A comparison of measured and calculated free 25(OH) vitamin D levels in clinical populations

Abstract

Objective: Our goal was to compare direct quantitation of circulating free 25-hydroxyvitamin D (25(OH)D)levels to calculated free 25(OH)D levels and their relationships to intact PTH (iPTH), a biomarker of 25(OH)D effect, in humans with a range of clinical conditions.

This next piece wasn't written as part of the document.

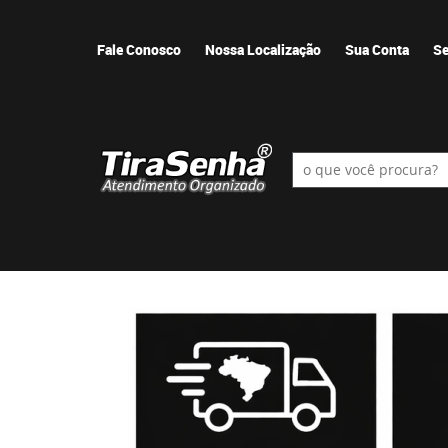
Fale Conosco
Nossa Localização
Sua Conta
Se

Patients and methods: Serum samples and clinical data were collected from 155 people: 111 without cirrhosis or pregnancy (comparison group), 24 cirrhotic patients with albumin <2.9 g/dL, and 20 pregnant women (second and third trimester). Total 25(OH)D (LC/MS/MS), free 25(OH)D (immunoassay), vitamin D binding protein (DBP) (immunoassay), albumin, and iPTH (immunoassay) were measured.

Results: Total 25(OH)D, DBP, and albumin were lowest in patients with cirrhosis, but measured free 25(OH)D was highest in this group (P < .001). DBP was highest in pregnant women (P < .001), but measured free 25(OH)D did not differ from the comparison group. Calculated free 25(OH)D was positively correlated with measured free 25(OH)D (P < .0001) but explained only 13% of the variability with calculated values higher than measured. African Americans had lower DBP than other ethnic populations within all clinical groups (P < .03), and differences between measured and calculated free 25(OH)D were greatest in African Americans (P < .001). Measured free 25(OH)D was correlated with total 25(OH)D (P < .0001; r(2) = 0.51), but calculated free 25(OH)D was not. Similarly, both measured free 25(OH)D (P < .02) and total 25(OH)D (P < .05) were correlated with iPTH, but calculated free 25(OH)D was not.

Conclusions: Calculated free 25(OH)D levels varied considerably from direct measurements of free 25(OH)D with discrepancies greatest in the data for African Americans. Differences in DBP binding affinity likely contributed to estimation errors between the races. Directly measured free 25(OH)D concentrations were related to iPTH, but calculated estimates were not. Current algorithms to calculate free 25(OH)D may not be accurate. Further evaluation of directly measured free 25(OH)D levels to determine its role in research and clinical management of patients is needed.

Figure 1.

Directly measured free 25(OH)D concentrations are plotted on the x-axis, and calculated free 25(OH)D estimates (based on albumin, DBP levels, and published affinity constants) are plotted on the y-axis. Triangles represent data from pregnant women, closed circles represent data from liver failure patients, and open circles represent data from the comparison group. The dotted line represents the line of identity for 1:1 correlation. Although the measures were significantly related (P < .0001, r² = 0.13), calculated free 25(OH)D concentrations were higher than directly measured free 25(OH)D concentrations.

Figure 2.

Total 25(OH)D concentrations are plotted on the x-axis, and directly measured free 25(OH)D levels are plotted on the y-axis. Triangles represent data from pregnant women, closed circles represent data from liver failure patients, and open circles represent data from the comparison group. Directly measured free concentrations were related to total 25(OH)D concentrations (P < .0001), but the relationship varied slightly for each clinical group with free 25(OH)D concentrations highest in liver failure patients despite lower total 25(OH)D concentrations. Relationships between total 25(OH)D and pregnant women did not differ from the comparator group.